From the data below, restate every line word for word.

————————

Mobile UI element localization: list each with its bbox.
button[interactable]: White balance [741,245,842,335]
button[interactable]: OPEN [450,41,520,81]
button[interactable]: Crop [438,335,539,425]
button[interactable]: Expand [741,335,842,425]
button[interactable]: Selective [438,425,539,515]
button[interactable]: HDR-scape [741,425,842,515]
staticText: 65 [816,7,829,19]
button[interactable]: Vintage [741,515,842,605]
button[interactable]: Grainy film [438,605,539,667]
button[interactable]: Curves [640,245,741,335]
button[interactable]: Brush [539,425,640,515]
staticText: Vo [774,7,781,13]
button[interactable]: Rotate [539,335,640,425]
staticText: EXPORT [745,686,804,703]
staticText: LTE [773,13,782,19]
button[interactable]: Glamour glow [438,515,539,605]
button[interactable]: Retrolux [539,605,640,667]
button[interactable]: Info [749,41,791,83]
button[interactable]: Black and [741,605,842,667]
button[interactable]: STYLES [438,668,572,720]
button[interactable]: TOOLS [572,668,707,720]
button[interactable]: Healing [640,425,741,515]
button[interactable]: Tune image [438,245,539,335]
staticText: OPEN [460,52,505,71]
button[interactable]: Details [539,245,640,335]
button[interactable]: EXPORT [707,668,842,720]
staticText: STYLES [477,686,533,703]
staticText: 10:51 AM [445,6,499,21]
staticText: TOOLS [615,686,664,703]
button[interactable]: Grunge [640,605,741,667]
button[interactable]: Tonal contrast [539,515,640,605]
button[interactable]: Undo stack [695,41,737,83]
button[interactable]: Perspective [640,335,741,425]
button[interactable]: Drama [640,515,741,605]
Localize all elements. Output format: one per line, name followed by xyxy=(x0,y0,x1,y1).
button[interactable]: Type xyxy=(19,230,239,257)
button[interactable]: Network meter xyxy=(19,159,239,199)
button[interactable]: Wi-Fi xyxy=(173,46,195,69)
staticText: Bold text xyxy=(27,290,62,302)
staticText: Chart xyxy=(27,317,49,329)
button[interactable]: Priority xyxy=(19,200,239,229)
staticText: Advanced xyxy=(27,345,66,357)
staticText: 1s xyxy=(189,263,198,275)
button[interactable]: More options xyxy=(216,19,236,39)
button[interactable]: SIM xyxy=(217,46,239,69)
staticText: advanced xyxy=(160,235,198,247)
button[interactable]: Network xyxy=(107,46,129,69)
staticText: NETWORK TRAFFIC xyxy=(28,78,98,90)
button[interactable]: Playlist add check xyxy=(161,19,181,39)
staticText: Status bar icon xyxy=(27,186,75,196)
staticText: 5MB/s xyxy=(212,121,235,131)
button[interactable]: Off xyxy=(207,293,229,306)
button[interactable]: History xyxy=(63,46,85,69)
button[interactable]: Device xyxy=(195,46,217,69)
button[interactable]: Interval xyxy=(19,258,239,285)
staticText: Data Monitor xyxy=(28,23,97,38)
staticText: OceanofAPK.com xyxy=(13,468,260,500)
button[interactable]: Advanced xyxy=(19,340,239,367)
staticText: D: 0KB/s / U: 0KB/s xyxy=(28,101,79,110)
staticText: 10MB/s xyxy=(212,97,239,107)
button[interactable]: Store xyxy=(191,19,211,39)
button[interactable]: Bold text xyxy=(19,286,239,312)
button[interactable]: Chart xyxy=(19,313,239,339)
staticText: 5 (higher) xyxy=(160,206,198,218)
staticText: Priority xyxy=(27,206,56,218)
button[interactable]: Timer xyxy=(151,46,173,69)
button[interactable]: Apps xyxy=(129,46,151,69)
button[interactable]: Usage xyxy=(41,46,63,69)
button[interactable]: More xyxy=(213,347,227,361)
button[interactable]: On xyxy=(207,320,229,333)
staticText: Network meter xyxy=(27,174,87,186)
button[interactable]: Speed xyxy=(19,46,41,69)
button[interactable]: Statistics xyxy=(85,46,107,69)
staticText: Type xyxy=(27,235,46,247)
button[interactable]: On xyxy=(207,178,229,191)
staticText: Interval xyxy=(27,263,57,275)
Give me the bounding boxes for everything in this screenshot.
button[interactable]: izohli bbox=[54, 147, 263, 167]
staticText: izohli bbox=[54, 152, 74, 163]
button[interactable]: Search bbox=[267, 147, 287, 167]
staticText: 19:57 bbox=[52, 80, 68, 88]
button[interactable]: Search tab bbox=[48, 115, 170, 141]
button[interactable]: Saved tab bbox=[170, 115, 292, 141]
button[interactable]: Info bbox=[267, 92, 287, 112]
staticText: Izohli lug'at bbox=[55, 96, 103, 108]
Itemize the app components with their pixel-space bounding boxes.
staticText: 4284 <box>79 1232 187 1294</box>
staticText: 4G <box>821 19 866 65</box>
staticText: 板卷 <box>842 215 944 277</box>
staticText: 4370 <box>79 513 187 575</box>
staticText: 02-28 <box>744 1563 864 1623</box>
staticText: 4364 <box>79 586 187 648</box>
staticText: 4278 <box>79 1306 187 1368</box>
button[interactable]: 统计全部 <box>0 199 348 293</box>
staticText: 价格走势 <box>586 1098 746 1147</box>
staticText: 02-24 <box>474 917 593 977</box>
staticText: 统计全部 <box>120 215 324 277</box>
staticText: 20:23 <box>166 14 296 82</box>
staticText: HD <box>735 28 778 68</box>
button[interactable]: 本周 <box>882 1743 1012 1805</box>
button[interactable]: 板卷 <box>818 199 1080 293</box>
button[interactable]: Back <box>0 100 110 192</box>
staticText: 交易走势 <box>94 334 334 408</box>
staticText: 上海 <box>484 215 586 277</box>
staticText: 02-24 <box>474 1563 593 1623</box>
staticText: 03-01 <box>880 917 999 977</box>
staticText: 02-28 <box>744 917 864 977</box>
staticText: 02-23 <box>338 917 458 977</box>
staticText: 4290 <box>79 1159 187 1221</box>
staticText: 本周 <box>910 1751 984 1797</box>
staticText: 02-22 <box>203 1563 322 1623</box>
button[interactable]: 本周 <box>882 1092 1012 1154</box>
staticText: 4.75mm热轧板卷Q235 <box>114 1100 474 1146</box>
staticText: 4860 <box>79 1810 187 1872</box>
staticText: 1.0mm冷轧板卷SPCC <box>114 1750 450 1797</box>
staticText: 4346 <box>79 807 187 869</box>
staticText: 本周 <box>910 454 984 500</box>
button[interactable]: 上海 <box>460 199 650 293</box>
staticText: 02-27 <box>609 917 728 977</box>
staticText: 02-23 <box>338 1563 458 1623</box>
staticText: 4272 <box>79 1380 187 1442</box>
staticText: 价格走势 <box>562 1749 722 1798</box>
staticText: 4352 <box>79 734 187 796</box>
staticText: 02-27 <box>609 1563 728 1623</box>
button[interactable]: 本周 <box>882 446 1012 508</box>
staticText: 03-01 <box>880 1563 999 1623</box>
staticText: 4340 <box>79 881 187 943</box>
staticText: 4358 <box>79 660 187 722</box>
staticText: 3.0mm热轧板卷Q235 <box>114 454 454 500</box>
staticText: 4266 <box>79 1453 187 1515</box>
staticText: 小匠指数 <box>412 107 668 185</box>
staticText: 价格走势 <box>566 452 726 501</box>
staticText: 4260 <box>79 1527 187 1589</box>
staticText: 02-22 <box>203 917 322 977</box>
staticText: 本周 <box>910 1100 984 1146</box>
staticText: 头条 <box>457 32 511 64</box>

————————

### OUTPUT OF THE EXERCISE
Mobile UI element localization: list each with its bbox.
button[interactable]: White balance [741,245,842,335]
button[interactable]: OPEN [450,41,520,81]
button[interactable]: Crop [438,335,539,425]
button[interactable]: Expand [741,335,842,425]
button[interactable]: Selective [438,425,539,515]
button[interactable]: HDR-scape [741,425,842,515]
staticText: 65 [816,7,829,19]
button[interactable]: Vintage [741,515,842,605]
button[interactable]: Grainy film [438,605,539,667]
button[interactable]: Curves [640,245,741,335]
button[interactable]: Brush [539,425,640,515]
staticText: Vo [774,7,781,13]
button[interactable]: Rotate [539,335,640,425]
staticText: EXPORT [745,686,804,703]
staticText: LTE [773,13,782,19]
button[interactable]: Glamour glow [438,515,539,605]
button[interactable]: Retrolux [539,605,640,667]
button[interactable]: Info [749,41,791,83]
button[interactable]: Black and [741,605,842,667]
button[interactable]: STYLES [438,668,572,720]
button[interactable]: TOOLS [572,668,707,720]
button[interactable]: Healing [640,425,741,515]
button[interactable]: Tune image [438,245,539,335]
staticText: OPEN [460,52,505,71]
button[interactable]: Details [539,245,640,335]
button[interactable]: EXPORT [707,668,842,720]
staticText: STYLES [477,686,533,703]
staticText: 10:51 AM [445,6,499,21]
staticText: TOOLS [615,686,664,703]
button[interactable]: Grunge [640,605,741,667]
button[interactable]: Tonal contrast [539,515,640,605]
button[interactable]: Undo stack [695,41,737,83]
button[interactable]: Perspective [640,335,741,425]
button[interactable]: Drama [640,515,741,605]
Localize all elements. Output format: one per line, name followed by xyxy=(x0,y0,x1,y1).
button[interactable]: Type xyxy=(19,230,239,257)
button[interactable]: Network meter xyxy=(19,159,239,199)
button[interactable]: Wi-Fi xyxy=(173,46,195,69)
staticText: Bold text xyxy=(27,290,62,302)
staticText: Chart xyxy=(27,317,49,329)
button[interactable]: Priority xyxy=(19,200,239,229)
staticText: Advanced xyxy=(27,345,66,357)
staticText: 1s xyxy=(189,263,198,275)
button[interactable]: More options xyxy=(216,19,236,39)
button[interactable]: SIM xyxy=(217,46,239,69)
staticText: advanced xyxy=(160,235,198,247)
button[interactable]: Network xyxy=(107,46,129,69)
staticText: NETWORK TRAFFIC xyxy=(28,78,98,90)
button[interactable]: Playlist add check xyxy=(161,19,181,39)
staticText: Status bar icon xyxy=(27,186,75,196)
staticText: 5MB/s xyxy=(212,121,235,131)
button[interactable]: Off xyxy=(207,293,229,306)
button[interactable]: History xyxy=(63,46,85,69)
button[interactable]: Device xyxy=(195,46,217,69)
button[interactable]: Interval xyxy=(19,258,239,285)
staticText: Data Monitor xyxy=(28,23,97,38)
staticText: OceanofAPK.com xyxy=(13,468,260,500)
button[interactable]: Advanced xyxy=(19,340,239,367)
staticText: D: 0KB/s / U: 0KB/s xyxy=(28,101,79,110)
staticText: 10MB/s xyxy=(212,97,239,107)
button[interactable]: Store xyxy=(191,19,211,39)
button[interactable]: Bold text xyxy=(19,286,239,312)
button[interactable]: Chart xyxy=(19,313,239,339)
staticText: 5 (higher) xyxy=(160,206,198,218)
staticText: Priority xyxy=(27,206,56,218)
button[interactable]: Timer xyxy=(151,46,173,69)
button[interactable]: Apps xyxy=(129,46,151,69)
button[interactable]: Usage xyxy=(41,46,63,69)
button[interactable]: More xyxy=(213,347,227,361)
button[interactable]: On xyxy=(207,320,229,333)
staticText: Network meter xyxy=(27,174,87,186)
button[interactable]: Speed xyxy=(19,46,41,69)
button[interactable]: Statistics xyxy=(85,46,107,69)
staticText: Type xyxy=(27,235,46,247)
button[interactable]: On xyxy=(207,178,229,191)
staticText: Interval xyxy=(27,263,57,275)
Give me the bounding boxes for everything in this screenshot.
button[interactable]: izohli bbox=[54, 147, 263, 167]
staticText: izohli bbox=[54, 152, 74, 163]
button[interactable]: Search bbox=[267, 147, 287, 167]
staticText: 19:57 bbox=[52, 80, 68, 88]
button[interactable]: Search tab bbox=[48, 115, 170, 141]
button[interactable]: Saved tab bbox=[170, 115, 292, 141]
button[interactable]: Info bbox=[267, 92, 287, 112]
staticText: Izohli lug'at bbox=[55, 96, 103, 108]
Itemize the app components with their pixel-space bounding boxes.
staticText: 4284 <box>79 1232 187 1294</box>
staticText: 4G <box>821 19 866 65</box>
staticText: 板卷 <box>842 215 944 277</box>
staticText: 4370 <box>79 513 187 575</box>
staticText: 02-28 <box>744 1563 864 1623</box>
staticText: 4364 <box>79 586 187 648</box>
staticText: 4278 <box>79 1306 187 1368</box>
button[interactable]: 统计全部 <box>0 199 348 293</box>
staticText: 价格走势 <box>586 1098 746 1147</box>
staticText: 02-24 <box>474 917 593 977</box>
staticText: 统计全部 <box>120 215 324 277</box>
staticText: 20:23 <box>166 14 296 82</box>
staticText: HD <box>735 28 778 68</box>
button[interactable]: 本周 <box>882 1743 1012 1805</box>
button[interactable]: 板卷 <box>818 199 1080 293</box>
button[interactable]: Back <box>0 100 110 192</box>
staticText: 交易走势 <box>94 334 334 408</box>
staticText: 上海 <box>484 215 586 277</box>
staticText: 02-24 <box>474 1563 593 1623</box>
staticText: 03-01 <box>880 917 999 977</box>
staticText: 02-28 <box>744 917 864 977</box>
staticText: 02-23 <box>338 917 458 977</box>
staticText: 4290 <box>79 1159 187 1221</box>
staticText: 本周 <box>910 1751 984 1797</box>
staticText: 02-22 <box>203 1563 322 1623</box>
button[interactable]: 本周 <box>882 1092 1012 1154</box>
staticText: 4.75mm热轧板卷Q235 <box>114 1100 474 1146</box>
staticText: 4860 <box>79 1810 187 1872</box>
staticText: 1.0mm冷轧板卷SPCC <box>114 1750 450 1797</box>
staticText: 4346 <box>79 807 187 869</box>
staticText: 本周 <box>910 454 984 500</box>
button[interactable]: 上海 <box>460 199 650 293</box>
staticText: 02-27 <box>609 917 728 977</box>
staticText: 02-23 <box>338 1563 458 1623</box>
staticText: 4272 <box>79 1380 187 1442</box>
staticText: 价格走势 <box>562 1749 722 1798</box>
staticText: 4352 <box>79 734 187 796</box>
staticText: 02-27 <box>609 1563 728 1623</box>
button[interactable]: 本周 <box>882 446 1012 508</box>
staticText: 03-01 <box>880 1563 999 1623</box>
staticText: 4340 <box>79 881 187 943</box>
staticText: 4358 <box>79 660 187 722</box>
staticText: 3.0mm热轧板卷Q235 <box>114 454 454 500</box>
staticText: 4266 <box>79 1453 187 1515</box>
staticText: 小匠指数 <box>412 107 668 185</box>
staticText: 价格走势 <box>566 452 726 501</box>
staticText: 4260 <box>79 1527 187 1589</box>
staticText: 02-22 <box>203 917 322 977</box>
staticText: 本周 <box>910 1100 984 1146</box>
staticText: 头条 <box>457 32 511 64</box>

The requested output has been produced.